Exposure map of the selected data set. The effective areas around 478 and 1275 keV are ∼80 and ∼55 cm^2, respectively.

3.1. ⁷Be

The electron capture of ⁷Be results in a photon at 477.62 keV from an excited state of ⁷Li ( $p_{7}^{γ} = 0.1044$ $p_7^{\gamma} = 0.1044$ ). We used all SPI single events, that is, photons that only interact once with the detector, resulting in 100 105 pointed observations, with a typical exposure time between 1800 and 3600 s. The total dead-time-corrected exposure time, taking failed detectors into account, is 180.1 Ms.

The spectral resolution at 478 keV is about 2.1 keV (Diehl et al. 2018). Additional astrophysical Doppler broadening of the line can be expected from the expansion velocity of the nova ejecta, which typically is in the range of 500–3000 km s⁻¹ (see Sect. 2.1). To include more than 99% of the γ-ray line photons in a single bin for an ejecta velocity of 2000 km s⁻¹, we used an 8 keV wide energy bin between 474 and 482 keV. This includes 7.0 keV broadening due to homologous ejecta, and was added in quadrature to the instrumental resolution.

3.2. ²²Na

The decay of ²²Na to ²²Ne, either through β⁺ decay ( $p_{22}^{+} = 0.904$ $p_{22}^+ = 0.904$ ) or electron capture, results in a γ-ray photon of 1274.58 keV with $p_{22}^{γ} = 0.999$ $p_{22}^{\gamma} = 0.999$ . At this energy range, electronic noise features in the SPI spectrum can emerge, which can be filtered through pulse shape discrimination (PSD). The selection for PSD events reduces the size of the data set to 99 880 pointings and the exposure time to 179.6 Ms.

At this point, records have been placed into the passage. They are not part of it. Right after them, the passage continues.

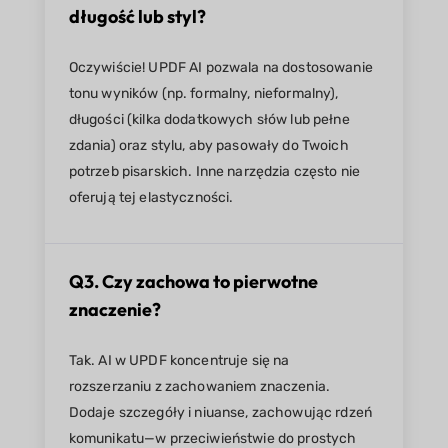
długość lub styl?
Oczywiście! UPDF AI pozwala na dostosowanie
tonu wyników (np. formalny, nieformalny),
długości (kilka dodatkowych słów lub pełne
zdania) oraz stylu, aby pasowały do Twoich
potrzeb pisarskich. Inne narzędzia często nie
oferują tej elastyczności.
Q3. Czy zachowa to pierwotne
znaczenie?
Tak. AI w UPDF koncentruje się na
rozszerzaniu z zachowaniem znaczenia.
Dodaje szczegóły i niuanse, zachowując rdzeń
komunikatu—w przeciwieństwie do prostych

We note that the fluxes resulting from PSD events have to be re-scaled by an efficiency correction factor ≈1/0.85. The SPI spectral resolution around 1275 keV is about 2.8 keV, so that we performed our analysis in a single 20 keV energy bin between 1265 and 1285 keV to account for possible astrophysical Doppler broadening (as above, Sect. 3.1).

4. Nova sample

4.1. Selecting from databases and catalogues

In order to infer information about the ejecta masses from flux measurements, the distance to the objects and their unambiguous classification as CNe is important. While many astrophysical transients are called ‘novae’, we clearly wished to include only the thermonuclear explosions on the surface of WDs, which are called ‘classical novae’. For current soft γ-ray instrumentation, it is hopeless to detect any CN outside the Milky Way, so that we restricted our selections to our own Galaxy, that is, to objects with galactocentric distances of ≲25 kpc (cf. Fig. 1). This is justified considering the expected quasi-persistent 478 and 1275 keV line fluxes from M31 or the Large Magellanic Cloud (LMC): Using the same formalism from Sect. 2.4 with adjusted CN rates (R_N(M31) = 100 yr⁻¹, R_N(LMC) = 2 yr⁻¹) and distances (d(M31) = 780 kpc, d(LMC) = 50 kpc), we expect at most 10⁻⁷ ph cm⁻² s⁻¹ (1275 keV) and 9 × 10⁻⁹ ph cm⁻² s⁻¹ (478 keV) from the LMC and 2 × 10⁻⁸ ph cm⁻² s⁻¹ (1275 keV) and 2 × 10⁻⁹ ph cm⁻² s⁻¹ (478 keV) from M31.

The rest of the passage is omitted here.